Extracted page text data
----
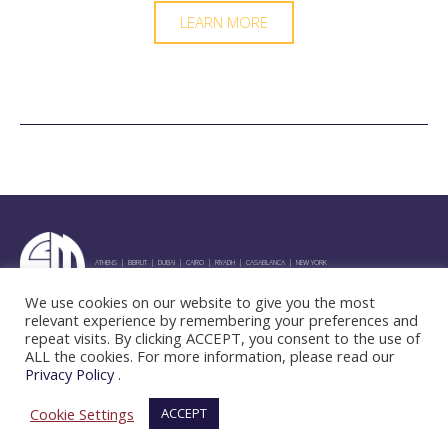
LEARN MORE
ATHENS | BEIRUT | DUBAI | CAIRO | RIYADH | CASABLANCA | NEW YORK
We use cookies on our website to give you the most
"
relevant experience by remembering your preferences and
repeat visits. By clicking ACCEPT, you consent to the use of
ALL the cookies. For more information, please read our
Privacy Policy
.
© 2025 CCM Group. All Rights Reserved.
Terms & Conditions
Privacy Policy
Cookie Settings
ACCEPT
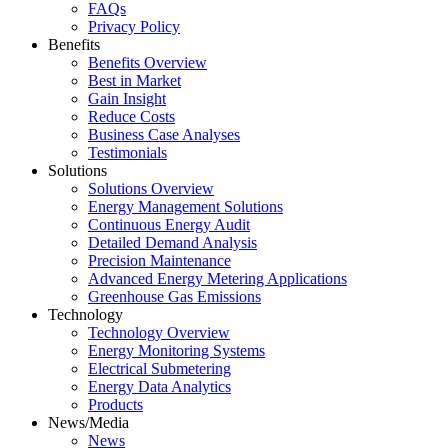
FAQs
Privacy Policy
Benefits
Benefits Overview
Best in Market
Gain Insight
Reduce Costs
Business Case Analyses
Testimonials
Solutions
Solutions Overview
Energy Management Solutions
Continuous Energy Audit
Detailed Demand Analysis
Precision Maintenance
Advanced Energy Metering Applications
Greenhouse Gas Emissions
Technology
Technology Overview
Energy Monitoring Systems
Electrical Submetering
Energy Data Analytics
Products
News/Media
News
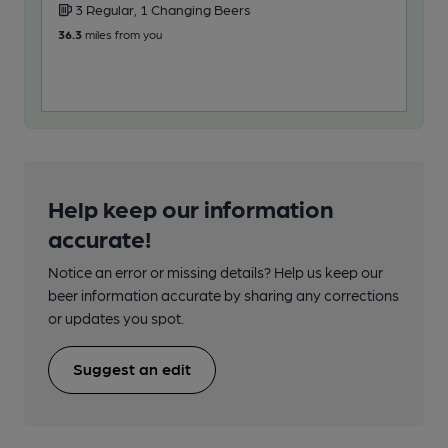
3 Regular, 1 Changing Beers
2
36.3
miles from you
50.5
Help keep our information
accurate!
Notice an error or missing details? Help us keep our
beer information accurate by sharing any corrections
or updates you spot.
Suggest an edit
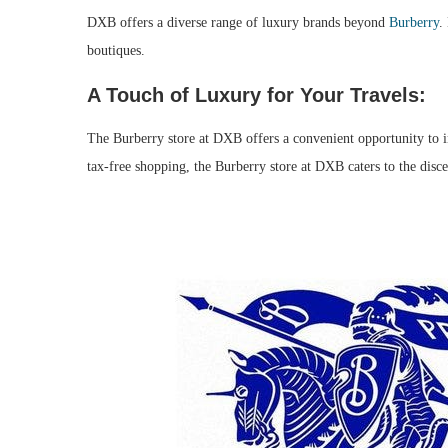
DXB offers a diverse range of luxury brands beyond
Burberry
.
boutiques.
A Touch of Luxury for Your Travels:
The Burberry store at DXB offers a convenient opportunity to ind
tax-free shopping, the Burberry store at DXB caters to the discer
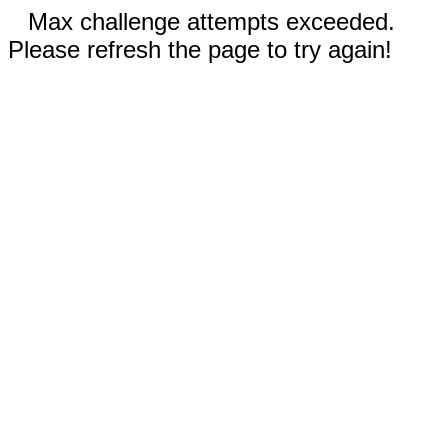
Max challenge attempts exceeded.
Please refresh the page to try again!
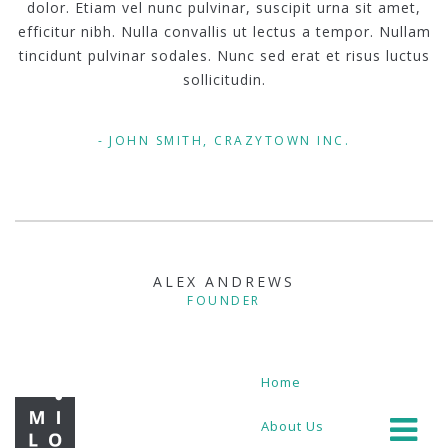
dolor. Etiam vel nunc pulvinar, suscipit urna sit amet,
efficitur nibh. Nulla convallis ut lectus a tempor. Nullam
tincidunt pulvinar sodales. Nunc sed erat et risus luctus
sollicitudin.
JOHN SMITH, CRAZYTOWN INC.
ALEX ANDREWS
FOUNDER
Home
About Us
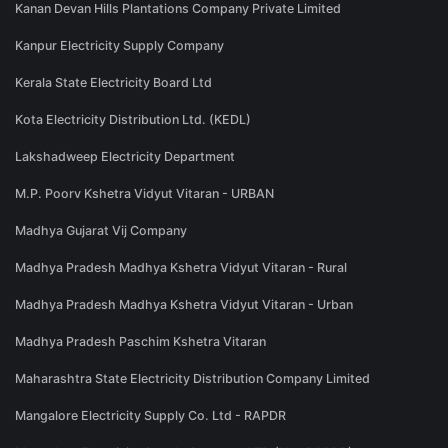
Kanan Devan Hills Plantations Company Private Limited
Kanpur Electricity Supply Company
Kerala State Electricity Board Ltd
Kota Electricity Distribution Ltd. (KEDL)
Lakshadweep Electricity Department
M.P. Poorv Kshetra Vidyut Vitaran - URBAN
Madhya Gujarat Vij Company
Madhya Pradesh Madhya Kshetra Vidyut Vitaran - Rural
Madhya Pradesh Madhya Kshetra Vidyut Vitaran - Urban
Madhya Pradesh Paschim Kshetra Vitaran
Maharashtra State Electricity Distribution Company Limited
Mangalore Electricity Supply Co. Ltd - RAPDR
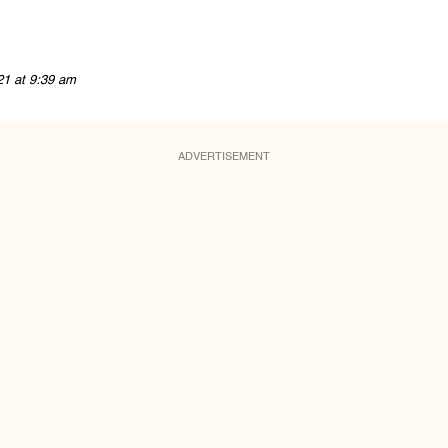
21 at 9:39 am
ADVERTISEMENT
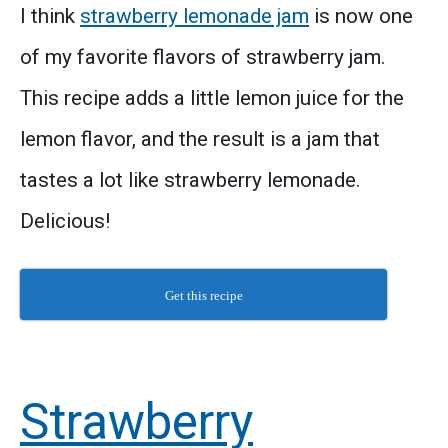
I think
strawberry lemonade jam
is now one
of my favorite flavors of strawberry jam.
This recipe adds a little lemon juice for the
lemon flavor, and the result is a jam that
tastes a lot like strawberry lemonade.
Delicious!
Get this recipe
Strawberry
----
◆ **EXERCISE REQUIREMENTS**:
Each of the lines above should be transcribed exactly; no image is to be copied.

◆ **REPLY**:
LEARN MORE
ATHENS | BEIRUT | DUBAI | CAIRO | RIYADH | CASABLANCA | NEW YORK
We use cookies on our website to give you the most
"
relevant experience by remembering your preferences and
repeat visits. By clicking ACCEPT, you consent to the use of
ALL the cookies. For more information, please read our
Privacy Policy
.
© 2025 CCM Group. All Rights Reserved.
Terms & Conditions
Privacy Policy
Cookie Settings
ACCEPT
FAQs
Privacy Policy
Benefits
Benefits Overview
Best in Market
Gain Insight
Reduce Costs
Business Case Analyses
Testimonials
Solutions
Solutions Overview
Energy Management Solutions
Continuous Energy Audit
Detailed Demand Analysis
Precision Maintenance
Advanced Energy Metering Applications
Greenhouse Gas Emissions
Technology
Technology Overview
Energy Monitoring Systems
Electrical Submetering
Energy Data Analytics
Products
News/Media
News
3 Regular, 1 Changing Beers
2
36.3
miles from you
50.5
Help keep our information
accurate!
Notice an error or missing details? Help us keep our
beer information accurate by sharing any corrections
or updates you spot.
Suggest an edit
DXB offers a diverse range of luxury brands beyond
Burberry
.
boutiques.
A Touch of Luxury for Your Travels:
The Burberry store at DXB offers a convenient opportunity to ind
tax-free shopping, the Burberry store at DXB caters to the discer
Max challenge attempts exceeded.
Please refresh the page to try again!
dolor. Etiam vel nunc pulvinar, suscipit urna sit amet,
efficitur nibh. Nulla convallis ut lectus a tempor. Nullam
tincidunt pulvinar sodales. Nunc sed erat et risus luctus
sollicitudin.
JOHN SMITH, CRAZYTOWN INC.
ALEX ANDREWS
FOUNDER
Home
About Us
Kanan Devan Hills Plantations Company Private Limited
Kanpur Electricity Supply Company
Kerala State Electricity Board Ltd
Kota Electricity Distribution Ltd. (KEDL)
Lakshadweep Electricity Department
M.P. Poorv Kshetra Vidyut Vitaran - URBAN
Madhya Gujarat Vij Company
Madhya Pradesh Madhya Kshetra Vidyut Vitaran - Rural
Madhya Pradesh Madhya Kshetra Vidyut Vitaran - Urban
Madhya Pradesh Paschim Kshetra Vitaran
Maharashtra State Electricity Distribution Company Limited
Mangalore Electricity Supply Co. Ltd - RAPDR
21 at 9:39 am
ADVERTISEMENT
I think
strawberry lemonade jam
is now one
of my favorite flavors of strawberry jam.
This recipe adds a little lemon juice for the
lemon flavor, and the result is a jam that
tastes a lot like strawberry lemonade.
Delicious!
Get this recipe
Strawberry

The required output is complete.